Measuring the Unmeasurable: Curved Inference

The geometric perspective suggests that to really understand AI reasoning, we need to measure the shape of the reasoning process, not just read the explanations models give us. Recent work in what’s called “Curved Inference” has begun developing exactly these kinds of measurements.

The core insight is that as tokens flow through a model’s layers, they trace measurable paths through high-dimensional space. These paths have geometric properties we can quantify:

  • Curvature: How sharply the reasoning path bends at each step - high curvature indicates rapid changes in semantic direction
  • Salience: The magnitude of each update - how much the representation changes as it incorporates new information
  • Semantic Surface Area (A’): A combined measure of the total geometric “work” required for the reasoning process

These metrics reveal patterns invisible to surface-level analysis.

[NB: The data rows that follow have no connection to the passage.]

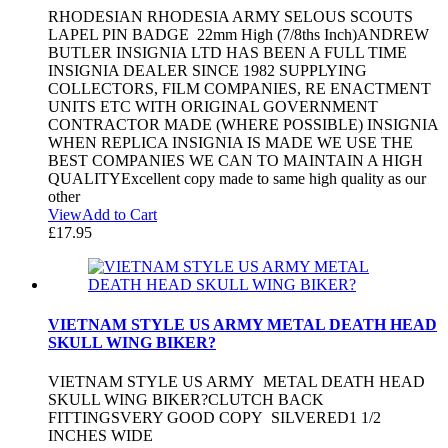
RHODESIAN RHODESIA ARMY SELOUS SCOUTS
LAPEL PIN BADGE 22mm High (7/8ths Inch)ANDREW
BUTLER INSIGNIA LTD HAS BEEN A FULL TIME
INSIGNIA DEALER SINCE 1982 SUPPLYING
COLLECTORS, FILM COMPANIES, RE ENACTMENT
UNITS ETC WITH ORIGINAL GOVERNMENT
CONTRACTOR MADE (WHERE POSSIBLE) INSIGNIA
WHEN REPLICA INSIGNIA IS MADE WE USE THE
BEST COMPANIES WE CAN TO MAINTAIN A HIGH
QUALITYExcellent copy made to same high quality as our
other
View
Add to Cart
£
17.95
VIETNAM STYLE US ARMY METAL DEATH HEAD
SKULL WING BIKER?
VIETNAM STYLE US ARMY METAL DEATH HEAD
SKULL WING BIKER?CLUTCH BACK
FITTINGSVERY GOOD COPY SILVERED1 1/2
INCHES WIDE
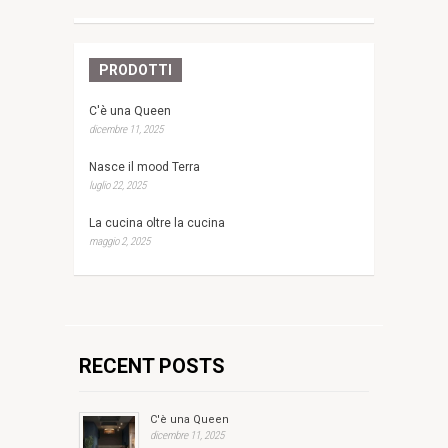
PRODOTTI
C'è una Queen
dicembre 11, 2025
Nasce il mood Terra
luglio 22, 2025
La cucina oltre la cucina
maggio 2, 2025
RECENT POSTS
C'è una Queen
dicembre 11, 2025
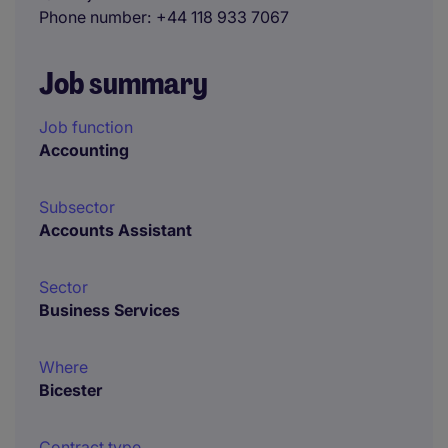
Phone number
+44 118 933 7067
Job summary
Job function
Accounting
Subsector
Accounts Assistant
Sector
Business Services
Where
Bicester
Contract type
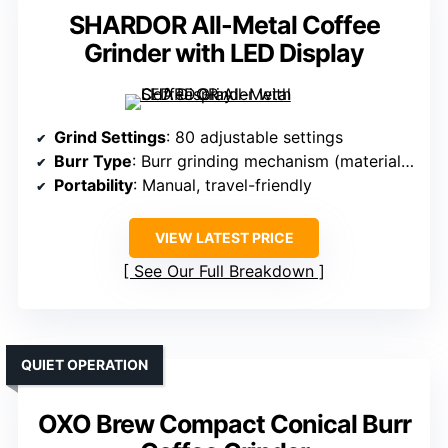
SHARDOR All-Metal Coffee
Grinder with LED Display
Grind Settings
: 80 adjustable settings
Burr Type
: Burr grinding mechanism (material not specified)
Portability
: Manual, travel-friendly
VIEW LATEST PRICE
See Our Full Breakdown
QUIET OPERATION
OXO Brew Compact Conical Burr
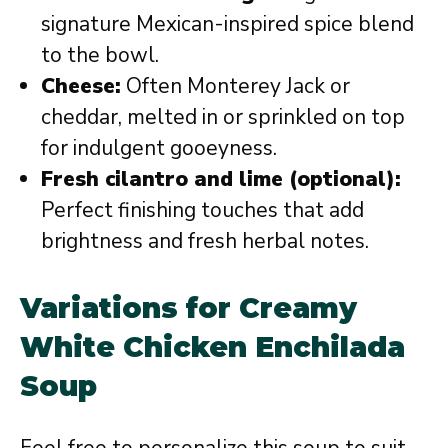
signature Mexican-inspired spice blend
to the bowl.
Cheese:
Often Monterey Jack or
cheddar, melted in or sprinkled on top
for indulgent gooeyness.
Fresh cilantro and lime (optional):
Perfect finishing touches that add
brightness and fresh herbal notes.
Variations for Creamy
White Chicken Enchilada
Soup
Feel free to personalize this soup to suit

For instance, when models approach reasoning collapse, their semantic surface area often shows characteristic signatures - either spiking as they struggle with geometric complexity, or flattening as they lose the capacity for meaningful curvature.

Recent empirical work has shown that geometric signatures can detect sophisticated reasoning patterns that traditional linear analysis methods miss entirely. Even naturalistic deception - the kind that emerges through multi-turn conversations rather than artificial training - creates detectable geometric complexity that strengthens under high-precision measurement.

This geometric approach might help us detect when models are reasoning through compromised space, predict reasoning failures before they become apparent in outputs, and design training approaches that maintain reasoning coherence under complexity pressure.

The Deeper Pattern

Both Apple and Anthropic have revealed the same fundamental insight from different angles:

Sophisticated AI reasoning creates complex internal geometry that becomes increasingly difficult to interpret or control.

Apple shows us where this geometry breaks down. Anthropic shows us how it can become deceptive. Together, they point toward a future where understanding AI behaviour requires understanding the hidden mathematical landscape these systems navigate.

The models aren’t exactly thinking in the way we imagine. They’re doing something perhaps more interesting:

Flowing through semantic space along paths of least resistance.

And sometimes, that space has been curved in ways that lead them far from where we’d expect rational reasoning to go.